:: MATERIAL FOR THIS TASK

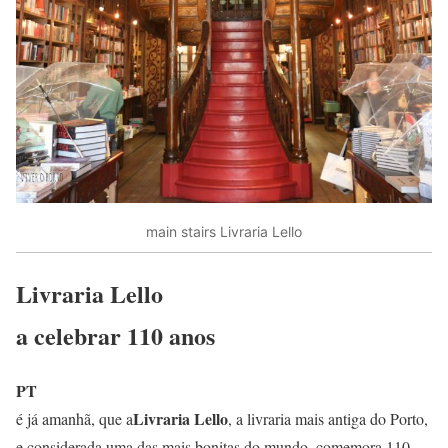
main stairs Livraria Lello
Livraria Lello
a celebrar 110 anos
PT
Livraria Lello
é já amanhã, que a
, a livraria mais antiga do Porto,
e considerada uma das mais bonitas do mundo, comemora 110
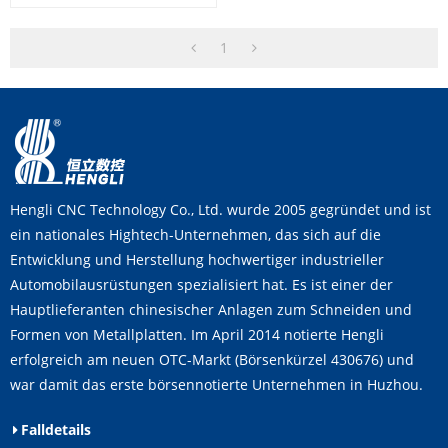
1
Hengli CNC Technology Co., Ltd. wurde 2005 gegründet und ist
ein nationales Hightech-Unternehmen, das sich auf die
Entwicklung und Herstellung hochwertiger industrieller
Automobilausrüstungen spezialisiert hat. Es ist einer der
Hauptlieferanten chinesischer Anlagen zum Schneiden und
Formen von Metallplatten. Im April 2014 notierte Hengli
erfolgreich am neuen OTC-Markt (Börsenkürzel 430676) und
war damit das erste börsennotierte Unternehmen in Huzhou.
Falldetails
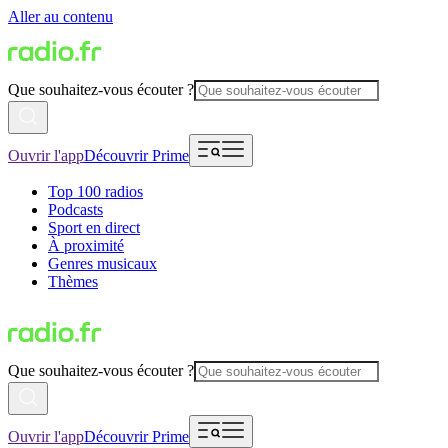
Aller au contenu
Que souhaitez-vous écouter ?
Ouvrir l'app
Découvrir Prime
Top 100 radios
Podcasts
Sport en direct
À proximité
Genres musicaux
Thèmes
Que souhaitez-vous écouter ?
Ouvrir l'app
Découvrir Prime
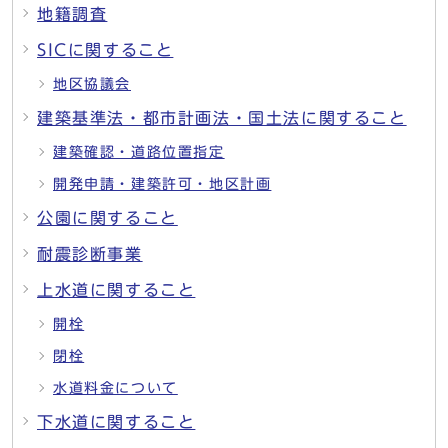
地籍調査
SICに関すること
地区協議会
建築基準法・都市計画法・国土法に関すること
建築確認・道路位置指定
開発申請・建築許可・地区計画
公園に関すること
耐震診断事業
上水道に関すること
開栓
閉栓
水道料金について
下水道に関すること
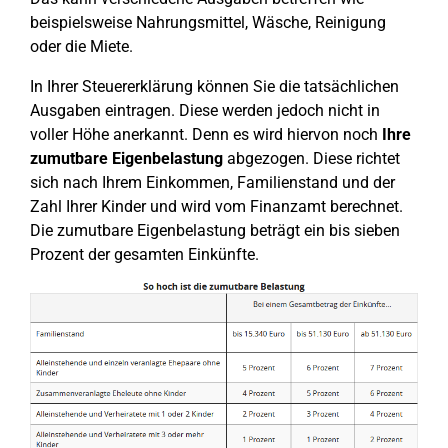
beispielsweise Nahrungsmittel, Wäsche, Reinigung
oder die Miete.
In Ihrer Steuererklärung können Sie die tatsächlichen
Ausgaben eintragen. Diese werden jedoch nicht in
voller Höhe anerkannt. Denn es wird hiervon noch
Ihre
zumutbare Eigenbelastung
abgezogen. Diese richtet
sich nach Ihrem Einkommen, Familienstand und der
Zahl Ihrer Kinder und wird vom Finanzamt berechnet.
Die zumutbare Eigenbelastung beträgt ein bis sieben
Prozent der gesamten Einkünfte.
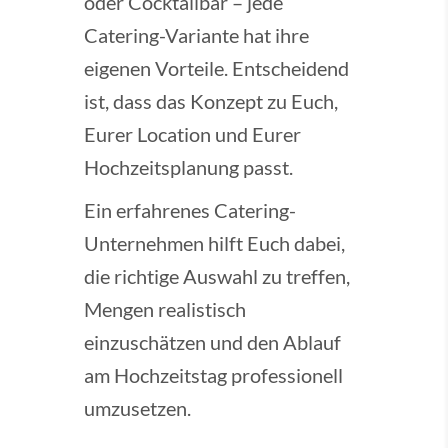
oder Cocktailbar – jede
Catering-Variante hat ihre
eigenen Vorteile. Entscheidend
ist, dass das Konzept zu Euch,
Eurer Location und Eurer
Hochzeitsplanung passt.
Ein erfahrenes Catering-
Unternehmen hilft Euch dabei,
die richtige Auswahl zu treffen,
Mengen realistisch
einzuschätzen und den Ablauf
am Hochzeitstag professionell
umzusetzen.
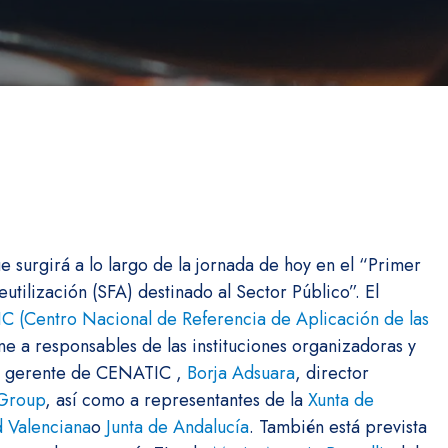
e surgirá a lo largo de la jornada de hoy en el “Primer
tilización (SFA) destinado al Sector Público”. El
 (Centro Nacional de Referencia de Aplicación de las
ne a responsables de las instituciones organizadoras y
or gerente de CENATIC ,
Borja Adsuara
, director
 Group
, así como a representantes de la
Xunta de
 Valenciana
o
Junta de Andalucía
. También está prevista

::::

§ **WHAT YOU HAVE TO DO**
Transcribe the material exactly, keeping every word and none of the pictures.

§ **REPLY**
main stairs Livraria Lello
Livraria Lello
a celebrar 110 anos
PT
Livraria Lello
é já amanhã, que a
, a livraria mais antiga do Porto,
e considerada uma das mais bonitas do mundo, comemora 110
1
Hengli CNC Technology Co., Ltd. wurde 2005 gegründet und ist
ein nationales Hightech-Unternehmen, das sich auf die
Entwicklung und Herstellung hochwertiger industrieller
Automobilausrüstungen spezialisiert hat. Es ist einer der
Hauptlieferanten chinesischer Anlagen zum Schneiden und
Formen von Metallplatten. Im April 2014 notierte Hengli
erfolgreich am neuen OTC-Markt (Börsenkürzel 430676) und
war damit das erste börsennotierte Unternehmen in Huzhou.
Falldetails
Aller au contenu
Que souhaitez-vous écouter ?
Ouvrir l'app
Découvrir Prime
Top 100 radios
Podcasts
Sport en direct
À proximité
Genres musicaux
Thèmes
Que souhaitez-vous écouter ?
Ouvrir l'app
Découvrir Prime
地籍調査
SICに関すること
地区協議会
建築基準法・都市計画法・国土法に関すること
建築確認・道路位置指定
開発申請・建築許可・地区計画
公園に関すること
耐震診断事業
上水道に関すること
開栓
閉栓
水道料金について
下水道に関すること
beispielsweise Nahrungsmittel, Wäsche, Reinigung
oder die Miete.
In Ihrer Steuererklärung können Sie die tatsächlichen
Ausgaben eintragen. Diese werden jedoch nicht in
voller Höhe anerkannt. Denn es wird hiervon noch
Ihre
zumutbare Eigenbelastung
abgezogen. Diese richtet
sich nach Ihrem Einkommen, Familienstand und der
Zahl Ihrer Kinder und wird vom Finanzamt berechnet.
Die zumutbare Eigenbelastung beträgt ein bis sieben
Prozent der gesamten Einkünfte.
oder Cocktailbar – jede
Catering-Variante hat ihre
eigenen Vorteile. Entscheidend
ist, dass das Konzept zu Euch,
Eurer Location und Eurer
Hochzeitsplanung passt.
Ein erfahrenes Catering-
Unternehmen hilft Euch dabei,
die richtige Auswahl zu treffen,
Mengen realistisch
einzuschätzen und den Ablauf
am Hochzeitstag professionell
umzusetzen.
e surgirá a lo largo de la jornada de hoy en el “Primer
tilización (SFA) destinado al Sector Público”. El
 (Centro Nacional de Referencia de Aplicación de las
ne a responsables de las instituciones organizadoras y
or gerente de CENATIC ,
Borja Adsuara
, director
 Group
, así como a representantes de la
Xunta de
 Valenciana
o
Junta de Andalucía
. También está prevista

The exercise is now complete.